Surrounding the lake are towns each known for a different specialty. Capula (not on the lake but close enough) is best known for Catrina’s
Tocuaro for carved wooden masks, Jacuaro’s people make sombrero’s, Quiroga is wooden toys and fine art crafted in wood, Tzintzuntzin high fired ceramics which are lead free for those wondering. Tzurumutaro fine wood furniture that is painted and or carved and decorated.
The island of Janitzio (corn silk) is the home of a 40m statue of Don Jose Maria Morelos y Pavon and also the butterfly net fisherman. Choose a none windy day to see the men fishing with nets on your boat ride out to the island. The The island was interesting to explore. To the center is a a very steep hill with what seemed like millions of stairs. So for those of us less than abled people the actual lakeside area is accessible with plenty of shops and wonderfully tasty restaurants to explore while your companions climb those many steps to view the statue. I also admired the island for the large recycling “globes” in which to pitch your plastics. The boat we returned on was the Titanic, complete with musican’s to entertain us. The boats operator avoided all hidden dangers for our trip and we arrived safely back to Patzcuaro. If by chance you are in a wheelchair or need assistance, it seems all the men on board are quick to either lift you on board or offer their hands to steady you.

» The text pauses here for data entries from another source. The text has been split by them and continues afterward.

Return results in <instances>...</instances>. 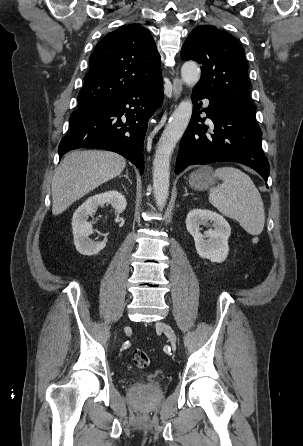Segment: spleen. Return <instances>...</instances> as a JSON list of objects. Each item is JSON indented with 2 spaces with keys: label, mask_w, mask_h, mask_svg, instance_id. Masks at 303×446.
<instances>
[{
  "label": "spleen",
  "mask_w": 303,
  "mask_h": 446,
  "mask_svg": "<svg viewBox=\"0 0 303 446\" xmlns=\"http://www.w3.org/2000/svg\"><path fill=\"white\" fill-rule=\"evenodd\" d=\"M214 176L222 184L210 189V203L223 215L237 220L249 234H260L265 224L264 205L249 175L234 167H220Z\"/></svg>",
  "instance_id": "3e777b00"
}]
</instances>
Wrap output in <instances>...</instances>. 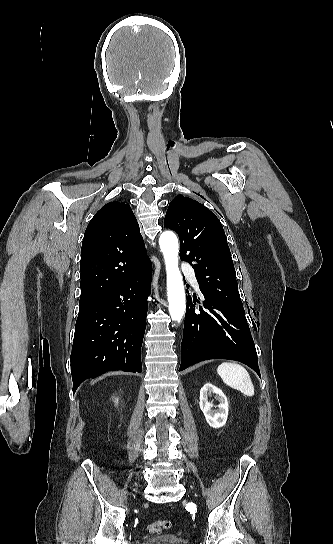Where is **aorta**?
Masks as SVG:
<instances>
[{
	"instance_id": "obj_1",
	"label": "aorta",
	"mask_w": 333,
	"mask_h": 544,
	"mask_svg": "<svg viewBox=\"0 0 333 544\" xmlns=\"http://www.w3.org/2000/svg\"><path fill=\"white\" fill-rule=\"evenodd\" d=\"M167 273V294L169 313L173 321H181L185 313L186 298L183 278L178 267V239L170 231L163 232L159 238Z\"/></svg>"
}]
</instances>
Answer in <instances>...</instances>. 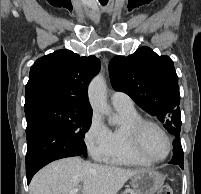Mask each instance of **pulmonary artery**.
<instances>
[{
	"label": "pulmonary artery",
	"mask_w": 201,
	"mask_h": 194,
	"mask_svg": "<svg viewBox=\"0 0 201 194\" xmlns=\"http://www.w3.org/2000/svg\"><path fill=\"white\" fill-rule=\"evenodd\" d=\"M111 102L114 107L134 108L132 99L123 92H113L111 95Z\"/></svg>",
	"instance_id": "obj_1"
}]
</instances>
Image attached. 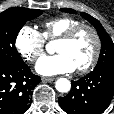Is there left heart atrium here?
<instances>
[{
  "mask_svg": "<svg viewBox=\"0 0 114 114\" xmlns=\"http://www.w3.org/2000/svg\"><path fill=\"white\" fill-rule=\"evenodd\" d=\"M75 69L74 62L64 53L43 57L36 64V71L45 76L70 73Z\"/></svg>",
  "mask_w": 114,
  "mask_h": 114,
  "instance_id": "1",
  "label": "left heart atrium"
}]
</instances>
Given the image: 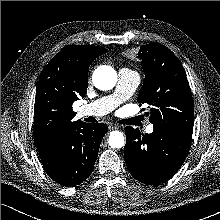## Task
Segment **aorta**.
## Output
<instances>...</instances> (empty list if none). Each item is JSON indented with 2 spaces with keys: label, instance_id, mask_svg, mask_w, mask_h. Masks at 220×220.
<instances>
[{
  "label": "aorta",
  "instance_id": "1",
  "mask_svg": "<svg viewBox=\"0 0 220 220\" xmlns=\"http://www.w3.org/2000/svg\"><path fill=\"white\" fill-rule=\"evenodd\" d=\"M92 80L96 88L103 91L110 90L117 83V73L112 67L103 65L94 71ZM108 143L111 148H122L125 144L123 133L120 131L110 132Z\"/></svg>",
  "mask_w": 220,
  "mask_h": 220
}]
</instances>
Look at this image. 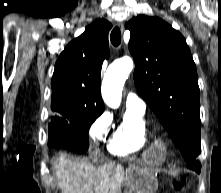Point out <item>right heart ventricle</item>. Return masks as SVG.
Here are the masks:
<instances>
[{
  "label": "right heart ventricle",
  "instance_id": "1",
  "mask_svg": "<svg viewBox=\"0 0 221 193\" xmlns=\"http://www.w3.org/2000/svg\"><path fill=\"white\" fill-rule=\"evenodd\" d=\"M149 140L144 112L127 109L122 121L112 134L107 149L116 156L138 154Z\"/></svg>",
  "mask_w": 221,
  "mask_h": 193
}]
</instances>
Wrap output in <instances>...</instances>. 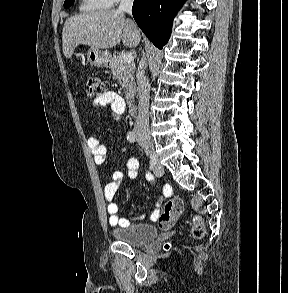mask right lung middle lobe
I'll return each instance as SVG.
<instances>
[{"mask_svg":"<svg viewBox=\"0 0 288 293\" xmlns=\"http://www.w3.org/2000/svg\"><path fill=\"white\" fill-rule=\"evenodd\" d=\"M74 3V0H65L64 7L67 8Z\"/></svg>","mask_w":288,"mask_h":293,"instance_id":"obj_1","label":"right lung middle lobe"}]
</instances>
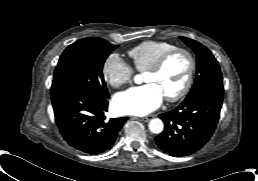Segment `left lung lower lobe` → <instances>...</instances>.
<instances>
[{"label":"left lung lower lobe","instance_id":"obj_1","mask_svg":"<svg viewBox=\"0 0 258 181\" xmlns=\"http://www.w3.org/2000/svg\"><path fill=\"white\" fill-rule=\"evenodd\" d=\"M223 91H206L159 115L164 131L155 138L165 153L181 157L199 150L212 136L220 116Z\"/></svg>","mask_w":258,"mask_h":181}]
</instances>
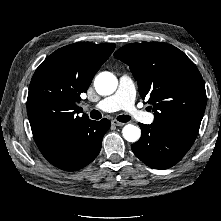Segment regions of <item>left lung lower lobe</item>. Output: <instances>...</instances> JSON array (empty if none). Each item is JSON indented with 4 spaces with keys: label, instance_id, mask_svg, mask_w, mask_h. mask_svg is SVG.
<instances>
[{
    "label": "left lung lower lobe",
    "instance_id": "left-lung-lower-lobe-1",
    "mask_svg": "<svg viewBox=\"0 0 221 221\" xmlns=\"http://www.w3.org/2000/svg\"><path fill=\"white\" fill-rule=\"evenodd\" d=\"M141 138L131 146L134 154L146 165L155 169H167L178 163L196 139L195 133L153 122L140 124Z\"/></svg>",
    "mask_w": 221,
    "mask_h": 221
}]
</instances>
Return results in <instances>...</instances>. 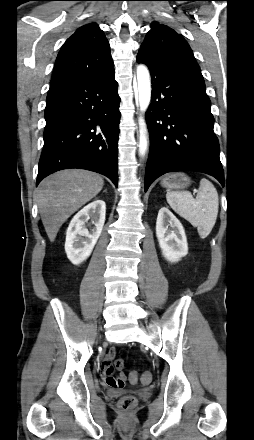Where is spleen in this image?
<instances>
[{
  "label": "spleen",
  "mask_w": 254,
  "mask_h": 440,
  "mask_svg": "<svg viewBox=\"0 0 254 440\" xmlns=\"http://www.w3.org/2000/svg\"><path fill=\"white\" fill-rule=\"evenodd\" d=\"M166 199L176 213L197 227L202 239L210 234L217 219L219 201L217 190L208 179H201L196 198L186 191H168Z\"/></svg>",
  "instance_id": "obj_1"
}]
</instances>
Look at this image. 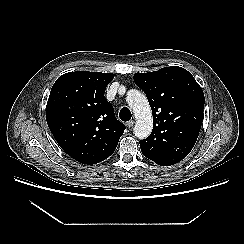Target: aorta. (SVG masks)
<instances>
[{"mask_svg":"<svg viewBox=\"0 0 244 244\" xmlns=\"http://www.w3.org/2000/svg\"><path fill=\"white\" fill-rule=\"evenodd\" d=\"M126 101L136 117L134 135L139 139L148 137L152 131L153 119L148 100L140 91L129 90Z\"/></svg>","mask_w":244,"mask_h":244,"instance_id":"obj_1","label":"aorta"}]
</instances>
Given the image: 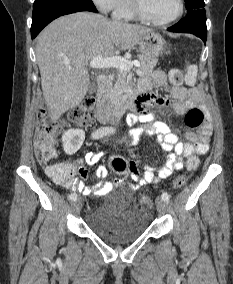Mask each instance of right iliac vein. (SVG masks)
Masks as SVG:
<instances>
[{
    "mask_svg": "<svg viewBox=\"0 0 233 284\" xmlns=\"http://www.w3.org/2000/svg\"><path fill=\"white\" fill-rule=\"evenodd\" d=\"M82 207V201L80 198H77L73 203H72V210L73 212L77 213L81 210Z\"/></svg>",
    "mask_w": 233,
    "mask_h": 284,
    "instance_id": "obj_1",
    "label": "right iliac vein"
}]
</instances>
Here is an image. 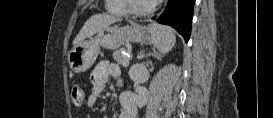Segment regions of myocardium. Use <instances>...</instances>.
<instances>
[{"instance_id": "obj_1", "label": "myocardium", "mask_w": 273, "mask_h": 118, "mask_svg": "<svg viewBox=\"0 0 273 118\" xmlns=\"http://www.w3.org/2000/svg\"><path fill=\"white\" fill-rule=\"evenodd\" d=\"M126 4H127V12L131 15L138 16V17L150 15L155 9V6L153 4H150L145 9H141V10L136 9L134 5V0H126Z\"/></svg>"}]
</instances>
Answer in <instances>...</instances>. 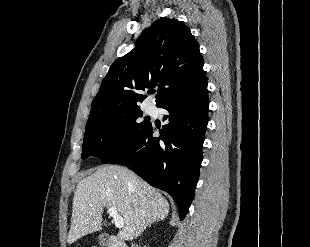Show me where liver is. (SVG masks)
I'll return each instance as SVG.
<instances>
[{"label":"liver","instance_id":"6515ba94","mask_svg":"<svg viewBox=\"0 0 310 247\" xmlns=\"http://www.w3.org/2000/svg\"><path fill=\"white\" fill-rule=\"evenodd\" d=\"M115 207L124 226L117 237L137 238L153 222L164 220L169 203L155 188L125 167H98L77 184L67 242L101 230L104 208Z\"/></svg>","mask_w":310,"mask_h":247}]
</instances>
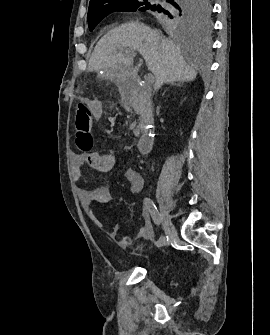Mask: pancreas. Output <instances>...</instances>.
<instances>
[{"label": "pancreas", "mask_w": 270, "mask_h": 335, "mask_svg": "<svg viewBox=\"0 0 270 335\" xmlns=\"http://www.w3.org/2000/svg\"><path fill=\"white\" fill-rule=\"evenodd\" d=\"M134 134H135V136H139L140 130H138V128H136V130H134Z\"/></svg>", "instance_id": "pancreas-1"}]
</instances>
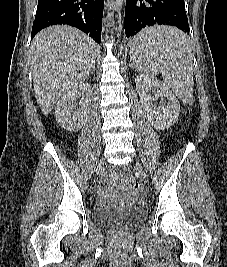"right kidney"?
<instances>
[{"instance_id":"right-kidney-1","label":"right kidney","mask_w":227,"mask_h":267,"mask_svg":"<svg viewBox=\"0 0 227 267\" xmlns=\"http://www.w3.org/2000/svg\"><path fill=\"white\" fill-rule=\"evenodd\" d=\"M91 93V85L82 83L61 97L55 107V116L62 128L70 132L81 129L88 116ZM78 98L81 101L79 102V108H76L74 102Z\"/></svg>"}]
</instances>
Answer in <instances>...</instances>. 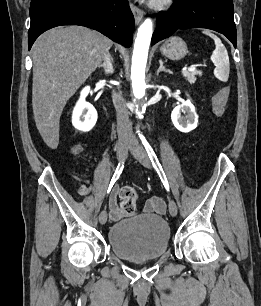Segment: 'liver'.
<instances>
[{"label":"liver","instance_id":"6515ba94","mask_svg":"<svg viewBox=\"0 0 261 306\" xmlns=\"http://www.w3.org/2000/svg\"><path fill=\"white\" fill-rule=\"evenodd\" d=\"M112 41L82 26L53 28L32 47V108L36 127L51 149L67 101L109 55Z\"/></svg>","mask_w":261,"mask_h":306}]
</instances>
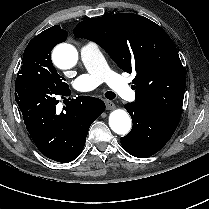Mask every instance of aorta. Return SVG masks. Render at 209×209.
Masks as SVG:
<instances>
[{"label": "aorta", "instance_id": "aorta-1", "mask_svg": "<svg viewBox=\"0 0 209 209\" xmlns=\"http://www.w3.org/2000/svg\"><path fill=\"white\" fill-rule=\"evenodd\" d=\"M53 61L61 69L73 67L78 60L76 48L67 43L59 44L53 51ZM110 128L119 135H126L131 129V118L123 109H116L109 116Z\"/></svg>", "mask_w": 209, "mask_h": 209}]
</instances>
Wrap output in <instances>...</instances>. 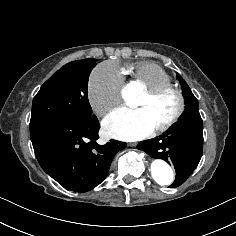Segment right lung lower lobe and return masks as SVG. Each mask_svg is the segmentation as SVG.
Returning a JSON list of instances; mask_svg holds the SVG:
<instances>
[{"label":"right lung lower lobe","instance_id":"obj_1","mask_svg":"<svg viewBox=\"0 0 236 236\" xmlns=\"http://www.w3.org/2000/svg\"><path fill=\"white\" fill-rule=\"evenodd\" d=\"M99 128L95 115L30 125L34 152L43 170L71 191L86 192L99 185L108 175L114 155L127 145L115 140L98 145Z\"/></svg>","mask_w":236,"mask_h":236}]
</instances>
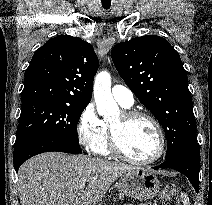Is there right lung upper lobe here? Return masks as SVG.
Segmentation results:
<instances>
[{
	"label": "right lung upper lobe",
	"instance_id": "cb5924a9",
	"mask_svg": "<svg viewBox=\"0 0 212 205\" xmlns=\"http://www.w3.org/2000/svg\"><path fill=\"white\" fill-rule=\"evenodd\" d=\"M98 59L91 44L60 35L37 49L25 71L21 101L48 99L88 104Z\"/></svg>",
	"mask_w": 212,
	"mask_h": 205
}]
</instances>
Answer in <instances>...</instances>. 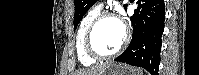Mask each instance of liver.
<instances>
[{
	"mask_svg": "<svg viewBox=\"0 0 199 75\" xmlns=\"http://www.w3.org/2000/svg\"><path fill=\"white\" fill-rule=\"evenodd\" d=\"M108 66L109 65L107 64L102 66H95L90 69L79 70L76 72V75H102Z\"/></svg>",
	"mask_w": 199,
	"mask_h": 75,
	"instance_id": "1",
	"label": "liver"
}]
</instances>
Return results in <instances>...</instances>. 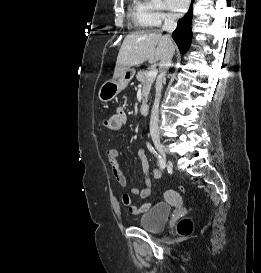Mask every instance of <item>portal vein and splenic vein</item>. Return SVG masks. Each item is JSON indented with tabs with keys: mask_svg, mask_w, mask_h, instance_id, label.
<instances>
[{
	"mask_svg": "<svg viewBox=\"0 0 261 273\" xmlns=\"http://www.w3.org/2000/svg\"><path fill=\"white\" fill-rule=\"evenodd\" d=\"M157 73H158L157 69L156 68H152L151 70H149L147 76L148 77H156Z\"/></svg>",
	"mask_w": 261,
	"mask_h": 273,
	"instance_id": "18ae733b",
	"label": "portal vein and splenic vein"
}]
</instances>
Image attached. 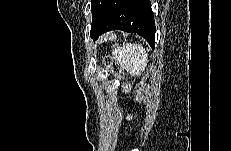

The pueblo of Yunuen is known for the clothing and shawls seen with fine embroidery work. Ok, there are items embroidered for the home and even the car also. A slight distance from Patzcuaro is the town of Santa Clara de; Cobre, The copper town. If you love bright shiny things or to camp this is the area for you.
There are architectural ruins and a pyramid to explore in areas surrounding the lake. Camping areas are scattered throughout also. As well as lots of other towns with their individual focuses. I highlighted only ones we stopped in. Easily we could have spent a full week exploring.
Further west of the lake is the town of Paracho. This town is known for the wonderful guitars and stringed instruments made by the artisans. We ambled through dozens of studios seeing hundreds of instruments made of every conceivable wood grown on earth. Its was amazing to see the skill and pride the luthier’s put into their work. To touch and strike a cord on an almost 200 year old cello in for some minor repair and hear that still rich deep sound produced was my highlight of this trip. To see children playing at the feet of their father and or mother in the saw dust was inspiring to know that within a few short years those children will be making their own instruments. It gives one a sense of continuance.